According to CIBMTR data, while the outcomes of transplantation have been improving over time because of a reduced incidence of non-relapse mortality, the incidence of disease relapse following hematopoietic cell transplantation has remained stubbornly persistent [3]. This may be in part a reflection of transplanting more patients who have more aggressive and refractory disease biology. But this could also reflect the possibility that, in spite of innumerable improvements in tipping the scale in favor of improved outcomes by reducing HCT complications, there has only been limited improvement in enhancing the graft-versus-tumor effect. Donor lymphocyte infusion (DLI) was among the first interventions following HCT that enhanced GVT and is a standard of care therapy to treat relapse but has limited efficacy and comes at a significant risk of graft-versus-host disease [6]. Most other interventions following HCT that aim to enhance GVT remain experimental.

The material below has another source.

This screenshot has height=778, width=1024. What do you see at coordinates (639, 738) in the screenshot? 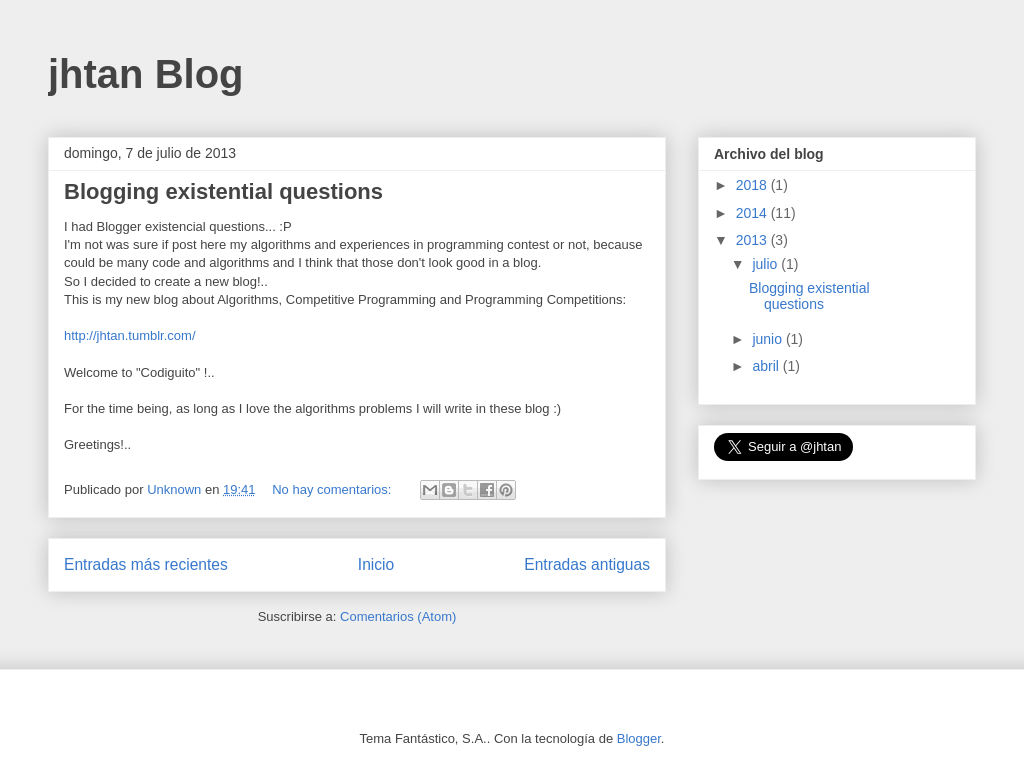
I see `Blogger` at bounding box center [639, 738].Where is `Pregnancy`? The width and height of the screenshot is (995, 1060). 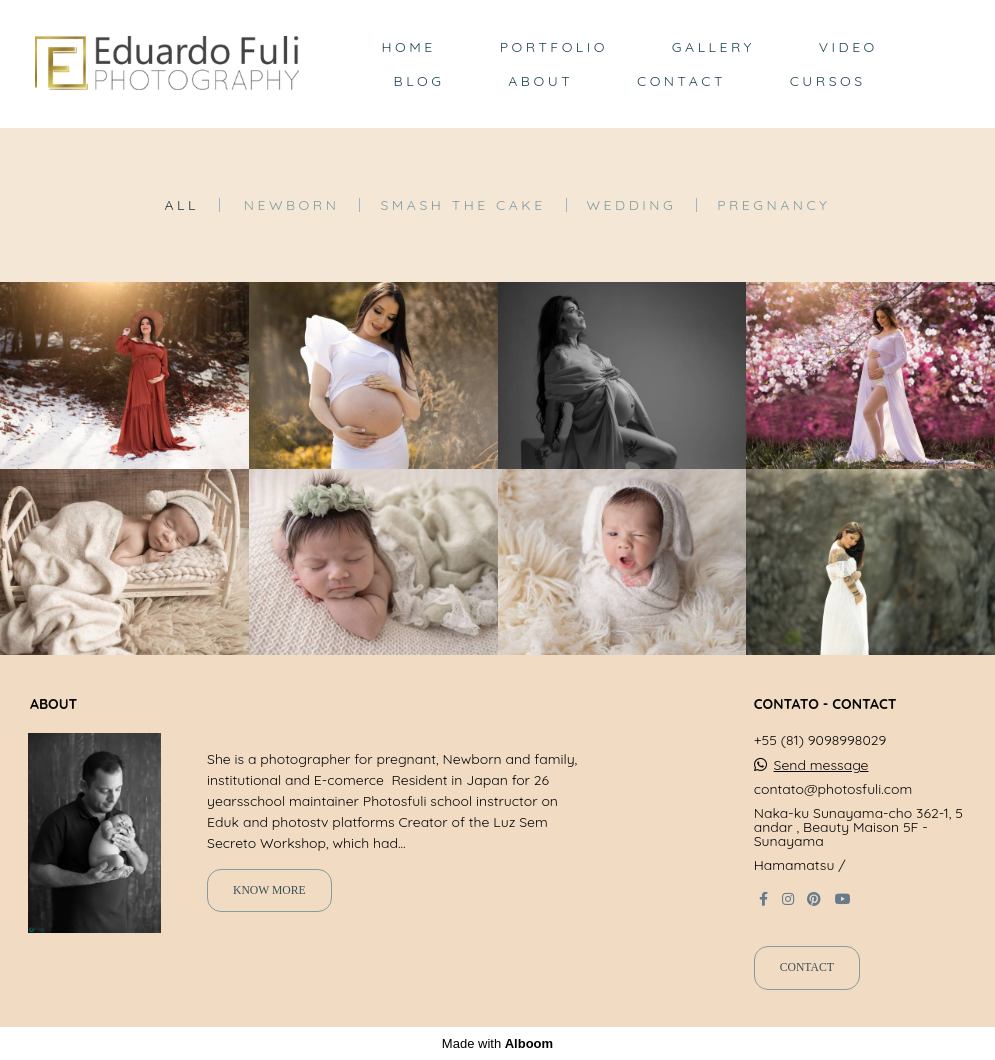 Pregnancy is located at coordinates (773, 205).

So how do we enhance graft-versus-tumor without concurrently increasing the risk of graft-versus-host disease? There is no one right answer, but one approach is to use natural killer (NK) cells: members of the innate immune system with the capacity for direct anti-tumor cytotoxicity, the ability to recruit and activate other immune effector cells at the site of disease, and no known association with GVHD [7]. Advances in NK cell expansion methods have made adoptive transfer of these cells translatable to the clinical setting, and further improvement in their persistence and function following infusion have made this immunotherapy platform highly attractive [8]. At Dana-Farber Cancer Institute, the cytokine-induced memory-like (CIML) NK cell immunotherapy platform exhibited massive expansion after infusion into patients, tumor trafficking, recruitment of other immune effector cells to the tumor site, long-term persistence, and association with attainment of myeloid disease remission after hematopoietic cell transplantation relapse [9]. Its use has now expanded to multiple clinical trials in both the liquid and solid tumor settings [7]. A new Phase 1 clinical trial aims to capitalize on the advantages of this platform early after HCT to eradicate measurable residual disease, enhance early GVT, and hopefully prevent disease relapse (clinicaltrials.gov ID: NCT06138587).